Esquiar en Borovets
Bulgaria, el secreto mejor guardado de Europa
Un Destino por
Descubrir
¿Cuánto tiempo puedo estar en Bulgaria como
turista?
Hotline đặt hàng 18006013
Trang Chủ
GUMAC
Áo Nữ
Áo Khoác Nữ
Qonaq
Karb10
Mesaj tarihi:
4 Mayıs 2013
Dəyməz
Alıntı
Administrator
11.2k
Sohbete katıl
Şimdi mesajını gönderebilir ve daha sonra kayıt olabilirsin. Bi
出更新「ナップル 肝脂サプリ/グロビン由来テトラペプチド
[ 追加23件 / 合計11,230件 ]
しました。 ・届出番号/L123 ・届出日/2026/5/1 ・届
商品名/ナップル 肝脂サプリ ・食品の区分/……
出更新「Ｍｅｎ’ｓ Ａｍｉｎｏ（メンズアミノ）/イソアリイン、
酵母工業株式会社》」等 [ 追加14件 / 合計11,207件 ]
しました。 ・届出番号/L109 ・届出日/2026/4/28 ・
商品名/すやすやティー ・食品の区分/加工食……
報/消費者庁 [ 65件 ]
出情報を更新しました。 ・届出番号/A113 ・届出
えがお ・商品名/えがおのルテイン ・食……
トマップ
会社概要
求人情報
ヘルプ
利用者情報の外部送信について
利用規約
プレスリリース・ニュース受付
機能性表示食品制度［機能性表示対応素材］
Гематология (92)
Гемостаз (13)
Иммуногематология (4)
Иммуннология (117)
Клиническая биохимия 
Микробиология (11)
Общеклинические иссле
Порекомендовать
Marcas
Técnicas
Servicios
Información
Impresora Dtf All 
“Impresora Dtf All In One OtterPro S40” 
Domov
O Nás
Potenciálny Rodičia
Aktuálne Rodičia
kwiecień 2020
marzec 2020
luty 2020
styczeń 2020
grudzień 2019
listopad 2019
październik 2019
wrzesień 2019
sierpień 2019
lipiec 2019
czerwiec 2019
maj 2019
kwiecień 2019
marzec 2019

◆ TASK DETAILS: Look for the string "食品の区分" in the listing above and copy every line holding it.

◆ RESPONSE BOX:
商品名/ナップル 肝脂サプリ ・食品の区分/……
商品名/すやすやティー ・食品の区分/加工食……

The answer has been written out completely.